# Dead Bin Laden photos photoshopped?



## fugawi (May 3, 2011)

Damn it......I can't put up the three photos.
The photo released by the news organisations is a photoshopped fake.

The question is did the news do this or the US government?

If anyone can post the three photos, please do. One is the original desd guy, then a live Bin Laden and then the two together.


----------



## Chicken (May 3, 2011)

America has NOT released any photos of bin laden. All the photos going around are fake.


----------



## snakeluvver (May 3, 2011)

Um I'm not really sure I want to see a photot of a dead body thank you very much! :shock:


----------



## fugawi (May 3, 2011)

Just goes to show how much research our news services do. One phone call to the US embassy would have gotten them the truth. The only conspiracy here is a news service ratings conspiracy.


----------



## Titanic_Boa (May 3, 2011)

I know what your talking about. I would post the pics but i don't want to get banned


----------



## Fuscus (May 3, 2011)

Reptilerookie321 said:


> America has NOT released any photos of bin laden. All the photos going around are fake.


 You mean that this http://www.thepunch.com.au/images/uploads/osama-statue-of-liberty.jpg isn't real??:shock:


----------



## tomc1992 (May 3, 2011)

looks legit to me?


----------



## fugawi (May 3, 2011)

Fuscus, that one is the real one, the one on the news was faked.LOL


----------



## Snakewoman (May 3, 2011)

fugawi said:


> Just goes to show how much research our news services do.

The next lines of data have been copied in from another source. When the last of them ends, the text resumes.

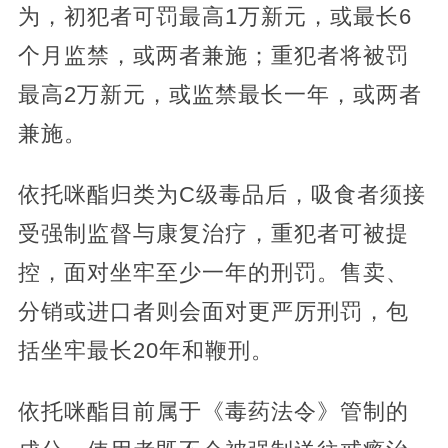
为，初犯者可罚最高1万新元，或最长6
个月监禁，或两者兼施；重犯者将被罚
最高2万新元，或监禁最长一年，或两者
兼施。
依托咪酯归类为C级毒品后，吸食者须接
受强制监督与康复治疗，重犯者可被提
控，面对坐牢至少一年的刑罚。售卖、
分销或进口者则会面对更严厉刑罚，包
括坐牢最长20年和鞭刑。
依托咪酯目前属于《毒药法令》管制的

One phone call to the US embassy would have gotten them the truth. The only conspiracy here is a news service ratings conspiracy.


 
I don't think news services are required to research, after all, the truth usually isn't as exciting as a fake or exaggerated story, and you're right, its all about the ratings.


----------



## saximus (May 3, 2011)

Wasn't he supposedly shot in the head? A nice convenient way to get out of having to show pics to the public


----------



## abnrmal91 (May 3, 2011)

Dead bodies don't bother me (work on trains see them regularly) but it would be inappropriate to show it on here if the actual image is found. Due the young people on here.


----------



## snakeluvver (May 3, 2011)

abnrmal91 said:


> Due the young people on here.


 
*raises hand awkwardly*


----------



## Defective (May 3, 2011)

imma sound weird but i love dead bodies and stuff like that its stinky but awesome!


----------



## abnrmal91 (May 3, 2011)

Lambert said:


> imma sound weird but i love dead bodies and stuff like that its stinky but awesome!


 
I find death interesting as well but APS is not the place for it. What I find interesting is looking at old cemeteries and seeing what years people died and the descriptions written in the tombstones. 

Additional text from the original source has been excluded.